_Problem to solve_
Every entry that follows should be output exactly, and every image in it left out.
BEGIN Data in this exercise
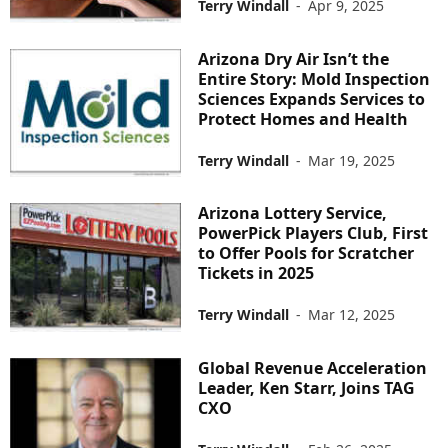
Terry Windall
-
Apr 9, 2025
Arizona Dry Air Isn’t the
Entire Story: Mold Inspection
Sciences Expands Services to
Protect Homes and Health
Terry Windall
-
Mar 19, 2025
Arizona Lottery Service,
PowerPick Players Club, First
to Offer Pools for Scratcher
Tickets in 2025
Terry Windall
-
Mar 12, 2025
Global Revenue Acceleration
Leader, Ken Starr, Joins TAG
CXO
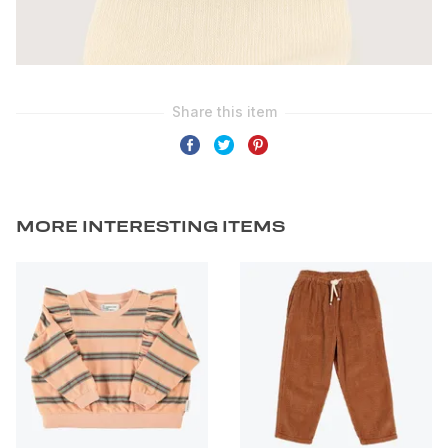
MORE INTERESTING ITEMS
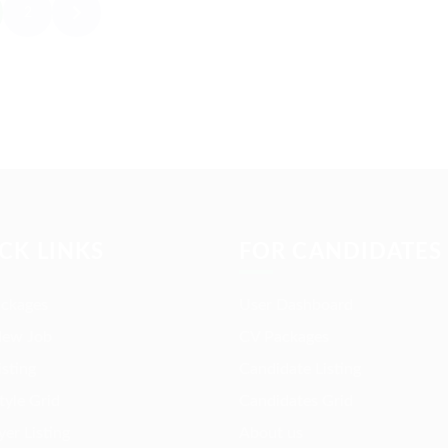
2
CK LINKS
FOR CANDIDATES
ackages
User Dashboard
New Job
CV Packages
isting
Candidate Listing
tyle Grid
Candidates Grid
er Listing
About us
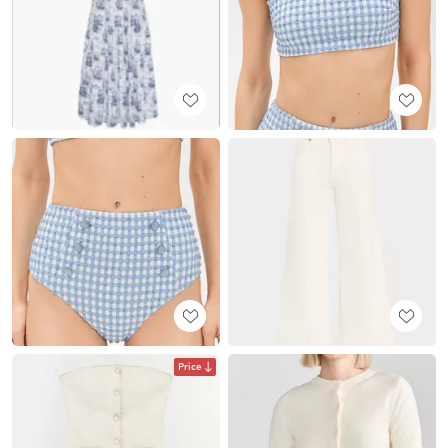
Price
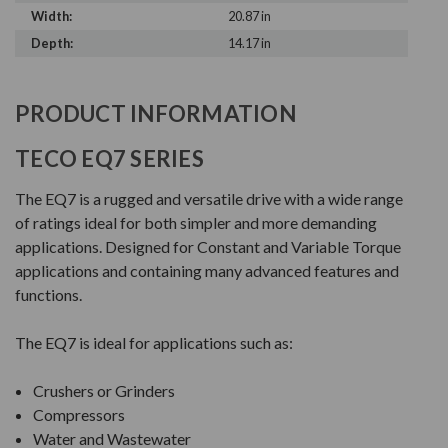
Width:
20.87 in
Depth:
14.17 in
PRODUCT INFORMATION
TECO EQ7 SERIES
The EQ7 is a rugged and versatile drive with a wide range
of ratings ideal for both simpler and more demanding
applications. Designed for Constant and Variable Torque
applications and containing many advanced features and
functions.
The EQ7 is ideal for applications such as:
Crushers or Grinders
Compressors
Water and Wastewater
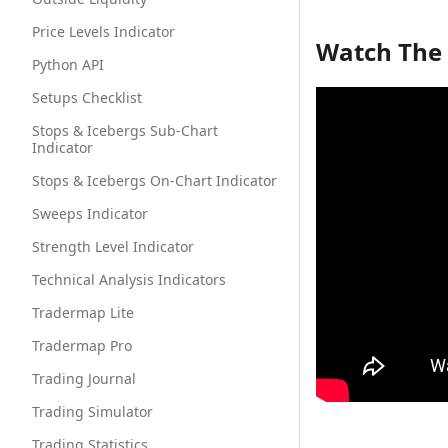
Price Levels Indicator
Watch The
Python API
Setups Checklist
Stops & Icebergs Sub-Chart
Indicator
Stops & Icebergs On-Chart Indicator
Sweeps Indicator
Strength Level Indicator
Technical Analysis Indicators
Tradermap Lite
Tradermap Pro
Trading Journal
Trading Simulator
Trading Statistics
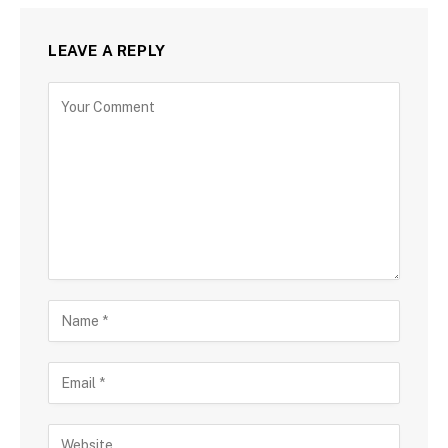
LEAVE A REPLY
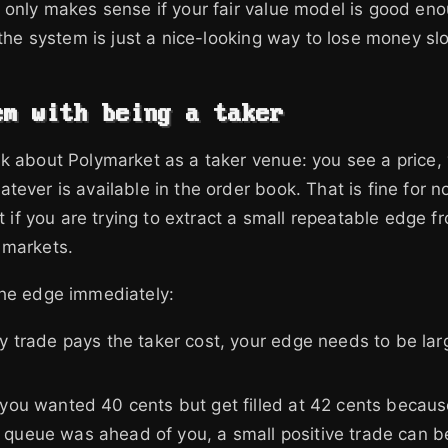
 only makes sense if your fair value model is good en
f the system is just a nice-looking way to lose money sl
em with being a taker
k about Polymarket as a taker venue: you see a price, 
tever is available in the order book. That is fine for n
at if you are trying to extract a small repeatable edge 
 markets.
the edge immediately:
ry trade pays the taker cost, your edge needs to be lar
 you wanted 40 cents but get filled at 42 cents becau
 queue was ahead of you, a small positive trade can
END Data in this exercise
_Your response_
Terry Windall
-
Apr 9, 2025
Arizona Dry Air Isn’t the
Entire Story: Mold Inspection
Sciences Expands Services to
Protect Homes and Health
Terry Windall
-
Mar 19, 2025
Arizona Lottery Service,
PowerPick Players Club, First
to Offer Pools for Scratcher
Tickets in 2025
Terry Windall
-
Mar 12, 2025
Global Revenue Acceleration
Leader, Ken Starr, Joins TAG
CXO
MORE INTERESTING ITEMS
2
CK LINKS
FOR CANDIDATES
ackages
User Dashboard
New Job
CV Packages
isting
Candidate Listing
tyle Grid
Candidates Grid
er Listing
About us
Price
Width:
20.87 in
Depth:
14.17 in
PRODUCT INFORMATION
TECO EQ7 SERIES
The EQ7 is a rugged and versatile drive with a wide range
of ratings ideal for both simpler and more demanding
applications. Designed for Constant and Variable Torque
applications and containing many advanced features and
functions.
The EQ7 is ideal for applications such as:
Crushers or Grinders
Compressors
Water and Wastewater
Price Levels Indicator
Watch The
Python API
Setups Checklist
Stops & Icebergs Sub-Chart
Indicator
Stops & Icebergs On-Chart Indicator
Sweeps Indicator
Strength Level Indicator
Technical Analysis Indicators
Tradermap Lite
Tradermap Pro
Trading Journal
Trading Simulator
Trading Statistics
LEAVE A REPLY
 only makes sense if your fair value model is good en
f the system is just a nice-looking way to lose money sl
em with being a taker
k about Polymarket as a taker venue: you see a price, 
tever is available in the order book. That is fine for n
at if you are trying to extract a small repeatable edge 
 markets.
the edge immediately:
ry trade pays the taker cost, your edge needs to be lar
 you wanted 40 cents but get filled at 42 cents becau
 queue was ahead of you, a small positive trade can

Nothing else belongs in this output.